▶ GOAL OF THE EXERCISE
List all lines in the material below that contain "Delt".

▶ PROVIDED DATA
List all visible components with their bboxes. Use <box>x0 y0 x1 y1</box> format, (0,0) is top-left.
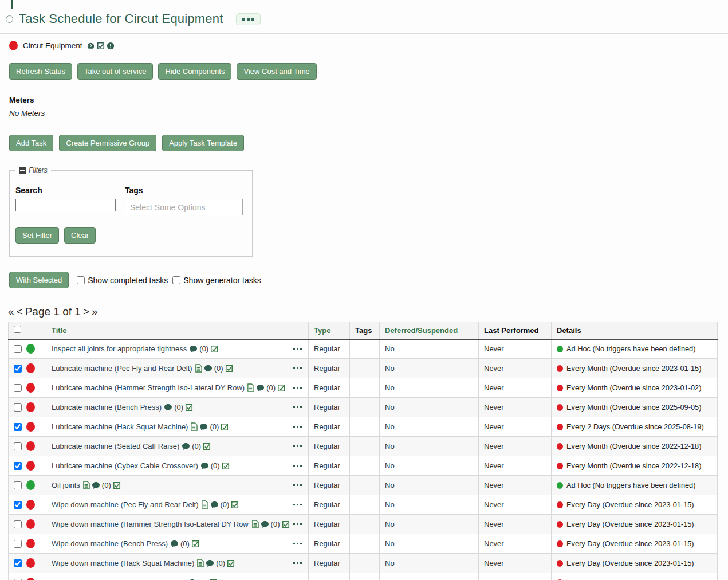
task-title-link[interactable]: Lubricate machine (Seated Calf Raise) <box>52 442 179 450</box>
collapse-filters-icon[interactable] <box>19 167 26 174</box>
select-all-checkbox[interactable] <box>14 326 21 333</box>
task-title-link[interactable]: Inspect all joints for appropriate tight… <box>52 344 187 353</box>
task-title-link[interactable]: Lubricate machine (Bench Press) <box>52 403 162 412</box>
sort-title-header[interactable]: Title <box>52 326 67 335</box>
row-select-checkbox[interactable] <box>14 520 22 528</box>
row-actions-button[interactable] <box>292 385 304 391</box>
comment-icon[interactable] <box>256 384 265 392</box>
document-icon[interactable] <box>251 520 259 528</box>
row-select-checkbox[interactable] <box>14 345 22 353</box>
task-title-link[interactable]: Oil joints <box>52 481 80 489</box>
with-selected-button[interactable]: With Selected <box>9 272 69 288</box>
checklist-icon[interactable] <box>277 384 285 392</box>
row-select-checkbox[interactable] <box>14 365 22 373</box>
hide-components-button[interactable]: Hide Components <box>158 63 231 80</box>
ellipsis-icon <box>242 18 245 21</box>
document-icon[interactable] <box>196 559 204 567</box>
show-completed-checkbox[interactable] <box>77 276 85 284</box>
comment-icon[interactable] <box>261 520 269 528</box>
task-last-performed-cell: Never <box>479 515 552 534</box>
document-icon[interactable] <box>82 481 90 489</box>
page-actions-menu-button[interactable] <box>236 13 261 25</box>
comment-count: (0) <box>192 442 201 450</box>
row-actions-button[interactable] <box>292 501 304 508</box>
info-icon[interactable] <box>107 42 115 50</box>
checked-box-icon[interactable] <box>97 42 105 50</box>
task-title-link[interactable]: Lubricate machine (Hammer Strength Iso-L… <box>52 383 245 392</box>
tags-input[interactable] <box>125 199 243 215</box>
add-task-button[interactable]: Add Task <box>9 135 53 151</box>
sort-type-header[interactable]: Type <box>314 326 330 335</box>
show-completed-option[interactable]: Show completed tasks <box>77 276 168 285</box>
checklist-icon[interactable] <box>185 403 193 412</box>
checklist-icon[interactable] <box>282 520 290 528</box>
refresh-status-button[interactable]: Refresh Status <box>9 63 72 80</box>
comment-icon[interactable] <box>92 481 100 489</box>
prev-page-button[interactable]: < <box>17 305 23 318</box>
checklist-icon[interactable] <box>191 540 199 548</box>
next-page-button[interactable]: > <box>83 305 89 318</box>
row-actions-button[interactable] <box>292 424 304 430</box>
checklist-icon[interactable] <box>231 501 239 509</box>
comment-icon[interactable] <box>170 540 179 548</box>
row-select-checkbox[interactable] <box>14 442 22 450</box>
row-actions-button[interactable] <box>292 404 304 411</box>
row-select-checkbox[interactable] <box>14 501 22 509</box>
checklist-icon[interactable] <box>113 481 121 489</box>
row-select-checkbox[interactable] <box>14 384 22 392</box>
show-generator-option[interactable]: Show generator tasks <box>172 276 261 285</box>
comment-icon[interactable] <box>189 345 198 353</box>
row-select-checkbox[interactable] <box>14 403 22 412</box>
row-select-checkbox[interactable] <box>14 423 22 431</box>
comment-icon[interactable] <box>206 559 214 567</box>
task-title-link[interactable]: Lubricate machine (Cybex Cable Crossover… <box>52 461 198 470</box>
task-title-link[interactable]: Lubricate machine (Hack Squat Machine) <box>52 422 188 431</box>
first-page-button[interactable]: « <box>8 305 14 318</box>
sort-deferred-header[interactable]: Deferred/Suspended <box>385 326 458 335</box>
clear-filter-button[interactable]: Clear <box>64 227 96 244</box>
document-icon[interactable] <box>201 500 208 509</box>
view-cost-and-time-button[interactable]: View Cost and Time <box>237 63 316 80</box>
comment-icon[interactable] <box>199 423 208 431</box>
task-type-cell: Regular <box>309 495 350 515</box>
task-title-link[interactable]: Lubricate machine (Pec Fly and Rear Delt… <box>52 364 192 373</box>
checklist-icon[interactable] <box>222 462 230 470</box>
row-actions-button[interactable] <box>292 463 304 469</box>
task-title-link[interactable]: Wipe down machine (Hammer Strength Iso-L… <box>52 520 249 528</box>
document-icon[interactable] <box>190 422 198 431</box>
set-filter-button[interactable]: Set Filter <box>15 227 59 244</box>
last-page-button[interactable]: » <box>92 305 98 318</box>
row-actions-button[interactable] <box>292 346 304 352</box>
row-select-checkbox[interactable] <box>14 462 22 470</box>
checklist-icon[interactable] <box>225 365 233 373</box>
show-generator-checkbox[interactable] <box>172 276 180 284</box>
row-actions-button[interactable] <box>292 482 304 489</box>
apply-task-template-button[interactable]: Apply Task Template <box>162 135 244 151</box>
document-icon[interactable] <box>195 364 202 373</box>
row-select-checkbox[interactable] <box>14 540 22 548</box>
checklist-icon[interactable] <box>227 559 235 567</box>
comment-icon[interactable] <box>200 462 209 470</box>
comment-icon[interactable] <box>182 442 190 450</box>
row-actions-button[interactable] <box>292 365 304 372</box>
row-select-checkbox[interactable] <box>14 559 22 567</box>
gauge-icon[interactable] <box>86 42 95 50</box>
task-title-link[interactable]: Wipe down machine (Pec Fly and Rear Delt… <box>52 500 199 509</box>
take-out-of-service-button[interactable]: Take out of service <box>77 63 153 80</box>
row-actions-button[interactable] <box>292 540 304 547</box>
checklist-icon[interactable] <box>210 345 218 353</box>
row-actions-button[interactable] <box>292 521 304 528</box>
checklist-icon[interactable] <box>221 423 229 431</box>
checklist-icon[interactable] <box>203 442 211 450</box>
search-input[interactable] <box>15 199 116 211</box>
task-title-link[interactable]: Wipe down machine (Bench Press) <box>52 539 168 548</box>
task-title-link[interactable]: Wipe down machine (Hack Squat Machine) <box>52 559 194 567</box>
document-icon[interactable] <box>247 383 254 392</box>
comment-icon[interactable] <box>210 501 219 509</box>
row-actions-button[interactable] <box>292 560 304 567</box>
create-permissive-group-button[interactable]: Create Permissive Group <box>59 135 156 151</box>
comment-icon[interactable] <box>204 365 213 373</box>
row-actions-button[interactable] <box>292 443 304 450</box>
comment-icon[interactable] <box>164 403 172 412</box>
row-select-checkbox[interactable] <box>14 481 22 489</box>
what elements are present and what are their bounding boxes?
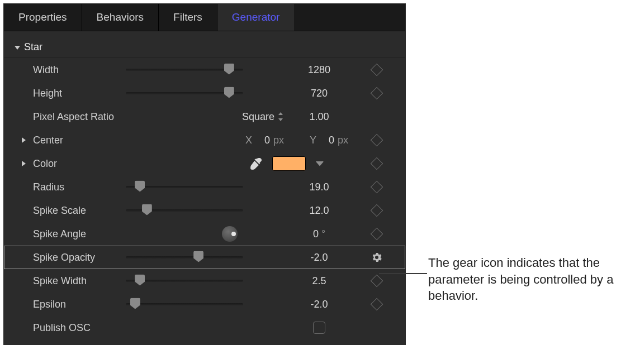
keyframe-width[interactable] xyxy=(372,65,381,74)
value-par[interactable]: 1.00 xyxy=(286,111,353,123)
value-width[interactable]: 1280 xyxy=(286,64,353,76)
row-epsilon: Epsilon -2.0 xyxy=(4,293,405,316)
value-spike-scale[interactable]: 12.0 xyxy=(286,205,353,217)
row-width: Width 1280 xyxy=(4,58,405,82)
tab-generator[interactable]: Generator xyxy=(217,4,295,31)
diamond-icon xyxy=(371,64,383,76)
diamond-icon xyxy=(371,275,383,288)
param-rows: Width 1280 Height 720 Pixel As xyxy=(4,58,405,339)
tab-filters[interactable]: Filters xyxy=(159,4,217,31)
diamond-icon xyxy=(371,134,383,147)
disclosure-down-icon xyxy=(14,44,21,51)
param-group-header[interactable]: Star xyxy=(4,39,405,58)
value-spike-opacity[interactable]: -2.0 xyxy=(286,252,353,264)
diamond-icon xyxy=(371,87,383,100)
row-spike-scale: Spike Scale 12.0 xyxy=(4,199,405,222)
color-controls xyxy=(126,156,353,171)
label-spike-opacity: Spike Opacity xyxy=(4,252,126,264)
color-swatch[interactable] xyxy=(272,156,306,171)
keyframe-height[interactable] xyxy=(372,89,381,98)
center-y-unit: px xyxy=(338,135,348,146)
center-y-value[interactable]: 0 xyxy=(320,135,334,146)
group-title: Star xyxy=(24,41,42,53)
row-center: Center X 0 px Y 0 px xyxy=(4,128,405,152)
center-values: X 0 px Y 0 px xyxy=(126,135,353,146)
row-spike-width: Spike Width 2.5 xyxy=(4,269,405,293)
diamond-icon xyxy=(371,298,383,311)
keyframe-radius[interactable] xyxy=(372,183,381,191)
slider-spike-width[interactable] xyxy=(126,269,243,293)
gear-icon xyxy=(372,252,382,262)
disclosure-center[interactable] xyxy=(21,137,26,143)
label-spike-angle: Spike Angle xyxy=(4,228,126,240)
updown-icon xyxy=(278,112,283,121)
slider-epsilon[interactable] xyxy=(126,293,243,316)
center-x-value[interactable]: 0 xyxy=(255,135,270,146)
row-spike-angle: Spike Angle 0 ° xyxy=(4,222,405,246)
diamond-icon xyxy=(371,181,383,194)
disclosure-color[interactable] xyxy=(21,160,26,167)
row-color: Color xyxy=(4,152,405,175)
slider-height[interactable] xyxy=(126,82,243,105)
tab-properties[interactable]: Properties xyxy=(4,4,82,31)
dial-spike-angle-wrap xyxy=(126,226,243,242)
eyedropper-button[interactable] xyxy=(250,157,262,170)
keyframe-spike-angle[interactable] xyxy=(372,229,381,238)
disclosure-right-icon xyxy=(21,137,26,143)
unit-degree: ° xyxy=(321,228,325,240)
callout-text: The gear icon indicates that the paramet… xyxy=(428,255,624,304)
diamond-icon xyxy=(371,228,383,241)
inspector-tabs: Properties Behaviors Filters Generator xyxy=(4,4,405,31)
disclosure-right-icon xyxy=(21,160,26,167)
slider-width[interactable] xyxy=(126,58,243,82)
row-radius: Radius 19.0 xyxy=(4,175,405,199)
value-spike-angle[interactable]: 0 ° xyxy=(286,228,353,240)
diamond-icon xyxy=(371,204,383,217)
label-par: Pixel Aspect Ratio xyxy=(4,111,126,123)
keyframe-center[interactable] xyxy=(372,136,381,145)
keyframe-color[interactable] xyxy=(372,159,381,168)
label-spike-width: Spike Width xyxy=(4,275,126,287)
diamond-icon xyxy=(371,157,383,170)
dial-spike-angle[interactable] xyxy=(222,226,238,242)
eyedropper-icon xyxy=(250,157,262,170)
label-epsilon: Epsilon xyxy=(4,299,126,310)
label-publish-osc: Publish OSC xyxy=(4,322,126,334)
value-spike-width[interactable]: 2.5 xyxy=(286,275,353,287)
row-publish-osc: Publish OSC xyxy=(4,316,405,339)
select-par-value: Square xyxy=(242,111,274,123)
label-radius: Radius xyxy=(4,181,126,193)
label-spike-scale: Spike Scale xyxy=(4,205,126,217)
value-epsilon[interactable]: -2.0 xyxy=(286,299,353,310)
select-par[interactable]: Square xyxy=(126,111,286,123)
row-spike-opacity: Spike Opacity -2.0 xyxy=(4,246,405,269)
value-radius[interactable]: 19.0 xyxy=(286,181,353,193)
row-pixel-aspect-ratio: Pixel Aspect Ratio Square 1.00 xyxy=(4,105,405,128)
keyframe-spike-width[interactable] xyxy=(372,276,381,285)
center-x-label: X xyxy=(245,135,252,146)
center-x-unit: px xyxy=(273,135,284,146)
value-height[interactable]: 720 xyxy=(286,88,353,99)
keyframe-epsilon[interactable] xyxy=(372,300,381,309)
keyframe-spike-scale[interactable] xyxy=(372,206,381,215)
tab-behaviors[interactable]: Behaviors xyxy=(82,4,159,31)
chevron-down-icon[interactable] xyxy=(316,161,324,166)
inspector-panel: Properties Behaviors Filters Generator S… xyxy=(3,3,406,345)
slider-spike-scale[interactable] xyxy=(126,199,243,222)
inspector-body: Star Width 1280 Height 720 xyxy=(4,31,405,345)
behavior-indicator-spike-opacity[interactable] xyxy=(372,252,382,262)
label-width: Width xyxy=(4,64,126,76)
center-y-label: Y xyxy=(310,135,316,146)
slider-spike-opacity[interactable] xyxy=(126,246,243,269)
callout-leader-line xyxy=(379,273,427,274)
label-height: Height xyxy=(4,88,126,99)
slider-radius[interactable] xyxy=(126,175,243,199)
row-height: Height 720 xyxy=(4,82,405,105)
checkbox-publish-osc[interactable] xyxy=(313,322,325,334)
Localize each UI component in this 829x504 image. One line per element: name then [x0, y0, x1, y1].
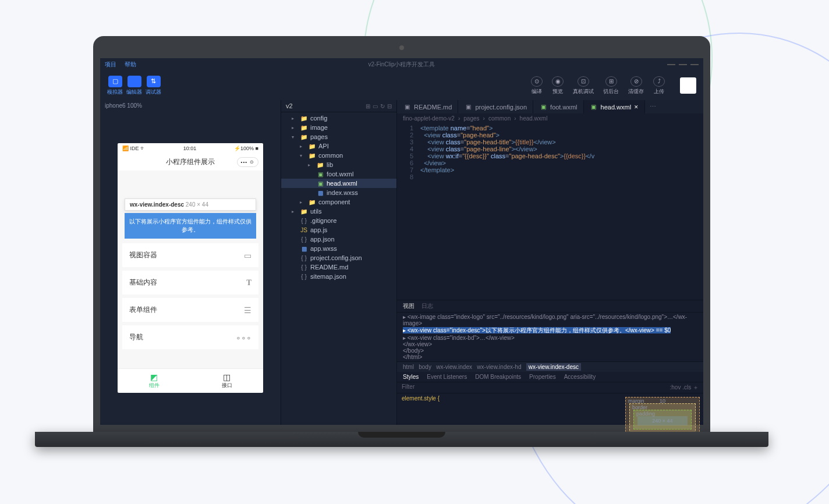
menu-item[interactable]: 项目	[105, 61, 116, 69]
tree-item[interactable]: { }project.config.json	[281, 253, 396, 262]
editor-tab[interactable]: ▣foot.wxml	[533, 100, 583, 113]
close-icon: ✕	[634, 104, 639, 110]
dom-breadcrumb[interactable]: html body wx-view.index wx-view.index-hd…	[397, 361, 703, 372]
tree-item[interactable]: ▸📁component	[281, 197, 396, 207]
nav-title: 小程序组件展示	[166, 157, 215, 167]
mode-tab[interactable]: ⇅调试器	[146, 76, 161, 96]
tree-item[interactable]: ▸📁image	[281, 123, 396, 132]
breadcrumb: fino-applet-demo-v2›pages›common›head.wx…	[397, 113, 703, 123]
new-file-icon[interactable]: ⊞	[366, 103, 370, 109]
status-left: 📶 IDE ᯤ	[122, 145, 146, 151]
avatar[interactable]	[680, 77, 696, 94]
hov-cls-toggle[interactable]: :hov .cls ＋	[670, 384, 699, 392]
mode-tab[interactable]: ▢模拟器	[107, 76, 123, 96]
highlighted-element[interactable]: 以下将展示小程序官方组件能力，组件样式仅供参考。	[125, 213, 256, 239]
css-rules[interactable]: element.style {</span><span class="rule-…	[397, 393, 622, 425]
window-controls[interactable]	[667, 64, 699, 65]
styles-tab[interactable]: Accessibility	[564, 374, 596, 380]
code-editor[interactable]: 1<template name="head">2 <view class="pa…	[397, 123, 703, 300]
styles-tab[interactable]: Properties	[529, 374, 556, 380]
styles-tab[interactable]: Event Listeners	[427, 374, 467, 380]
laptop-frame: 项目帮助 v2-FinClip小程序开发工具 ▢模拟器编辑器⇅调试器 ⊙编译◉预…	[93, 36, 710, 447]
tree-item[interactable]: ▸📁API	[281, 141, 396, 151]
tree-item[interactable]: ▩index.wxss	[281, 188, 396, 197]
tabbar-item[interactable]: ◩组件	[118, 369, 190, 393]
tree-item[interactable]: ▾📁common	[281, 151, 396, 160]
toolbar-button[interactable]: ⊡真机调试	[573, 76, 594, 95]
mode-tab[interactable]: 编辑器	[126, 76, 142, 96]
camera-dot	[399, 45, 404, 50]
tree-item[interactable]: { }README.md	[281, 262, 396, 272]
status-battery: ⚡100% ■	[234, 145, 258, 151]
tree-item[interactable]: ▣foot.wxml	[281, 169, 396, 179]
editor-tab[interactable]: ▣project.config.json	[458, 100, 533, 113]
inspector-tooltip: wx-view.index-desc 240 × 44	[125, 198, 256, 211]
list-item[interactable]: 视图容器▭	[122, 243, 258, 267]
tree-item[interactable]: JSapp.js	[281, 225, 396, 235]
styles-tab[interactable]: DOM Breakpoints	[475, 374, 521, 380]
tree-item[interactable]: { }sitemap.json	[281, 272, 396, 281]
project-root[interactable]: v2	[286, 102, 293, 109]
toolbar-button[interactable]: ⊘清缓存	[628, 76, 644, 95]
toolbar-button[interactable]: ⤴上传	[653, 76, 665, 95]
list-item[interactable]: 表单组件☰	[122, 298, 258, 322]
phone-preview: 📶 IDE ᯤ 10:01 ⚡100% ■ 小程序组件展示 •••⊙ wx-vi…	[118, 143, 263, 393]
toolbar-button[interactable]: ◉预览	[552, 76, 564, 95]
tree-item[interactable]: { }app.json	[281, 235, 396, 244]
new-folder-icon[interactable]: ▭	[373, 103, 378, 109]
status-time: 10:01	[183, 145, 197, 151]
editor-tab[interactable]: ▣head.wxml✕	[584, 100, 646, 113]
tree-item[interactable]: ▾📁pages	[281, 132, 396, 141]
file-explorer: v2 ⊞ ▭ ↻ ⊟ ▸📁config▸📁image▾📁pages▸📁API▾📁…	[281, 100, 397, 425]
tree-item[interactable]: ▣head.wxml	[281, 179, 396, 188]
list-item[interactable]: 导航∘∘∘	[122, 325, 258, 349]
styles-filter[interactable]: Filter	[402, 384, 414, 392]
devtools: 视图日志 ▸ <wx-image class="index-logo" src=…	[397, 300, 703, 425]
ide-window: 项目帮助 v2-FinClip小程序开发工具 ▢模拟器编辑器⇅调试器 ⊙编译◉预…	[100, 58, 703, 425]
collapse-icon[interactable]: ⊟	[387, 103, 392, 109]
editor-panel: ▣README.md▣project.config.json▣foot.wxml…	[397, 100, 703, 425]
refresh-icon[interactable]: ↻	[380, 103, 385, 109]
tabbar-item[interactable]: ◫接口	[190, 369, 263, 393]
styles-tab[interactable]: Styles	[403, 374, 419, 380]
dom-tree[interactable]: ▸ <wx-image class="index-logo" src="../r…	[397, 313, 703, 361]
box-model: margin10 border padding 240 × 44	[622, 393, 703, 425]
toolbar-button[interactable]: ⊙编译	[531, 76, 543, 95]
simulator-panel: iphone6 100% 📶 IDE ᯤ 10:01 ⚡100% ■ 小程序组件…	[100, 100, 281, 425]
window-title: v2-FinClip小程序开发工具	[136, 61, 667, 69]
devtools-tab[interactable]: 日志	[421, 302, 433, 310]
toolbar-button[interactable]: ⊞切后台	[603, 76, 619, 95]
titlebar: 项目帮助 v2-FinClip小程序开发工具	[100, 58, 703, 71]
list-item[interactable]: 基础内容𝐓	[122, 271, 258, 294]
devtools-tab[interactable]: 视图	[403, 302, 414, 310]
capsule-button[interactable]: •••⊙	[237, 157, 258, 167]
menu-item[interactable]: 帮助	[125, 61, 136, 69]
more-icon[interactable]: ⋯	[645, 100, 661, 113]
tree-item[interactable]: ▸📁config	[281, 113, 396, 123]
tree-item[interactable]: ▸📁utils	[281, 207, 396, 216]
tree-item[interactable]: ▸📁lib	[281, 160, 396, 169]
simulator-device-label: iphone6 100%	[100, 100, 281, 111]
tree-item[interactable]: { }.gitignore	[281, 216, 396, 225]
tree-item[interactable]: ▩app.wxss	[281, 244, 396, 253]
editor-tab[interactable]: ▣README.md	[397, 100, 458, 113]
toolbar: ▢模拟器编辑器⇅调试器 ⊙编译◉预览⊡真机调试⊞切后台⊘清缓存⤴上传	[100, 71, 703, 100]
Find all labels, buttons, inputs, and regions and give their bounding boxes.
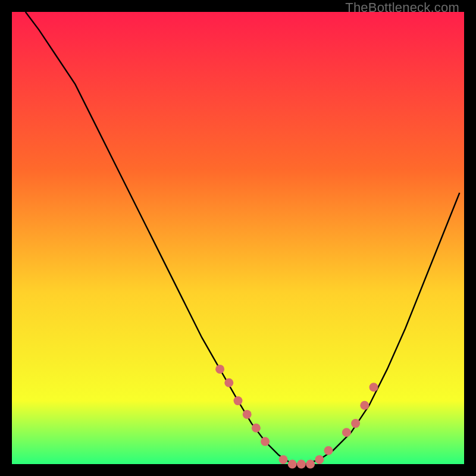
marker-dot — [215, 365, 224, 374]
marker-dot — [369, 383, 378, 392]
bottleneck-curve — [26, 12, 460, 464]
watermark-text: TheBottleneck.com — [345, 0, 459, 15]
marker-dot — [243, 410, 252, 419]
marker-dot — [279, 455, 288, 464]
highlight-dots — [215, 365, 378, 469]
marker-dot — [297, 460, 306, 469]
marker-dot — [360, 401, 369, 410]
marker-dot — [306, 460, 315, 469]
marker-dot — [224, 378, 233, 387]
marker-dot — [234, 396, 243, 405]
marker-dot — [252, 424, 261, 433]
marker-dot — [351, 419, 360, 428]
chart-plot — [12, 12, 464, 464]
marker-dot — [288, 460, 297, 469]
marker-dot — [324, 446, 333, 455]
marker-dot — [261, 437, 270, 446]
marker-dot — [342, 428, 351, 437]
marker-dot — [315, 455, 324, 464]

▶ ANSWER
task-title-link[interactable]: Lubricate machine (Pec Fly and Rear Delt… <box>52 364 192 373</box>
task-title-link[interactable]: Wipe down machine (Pec Fly and Rear Delt… <box>52 500 199 509</box>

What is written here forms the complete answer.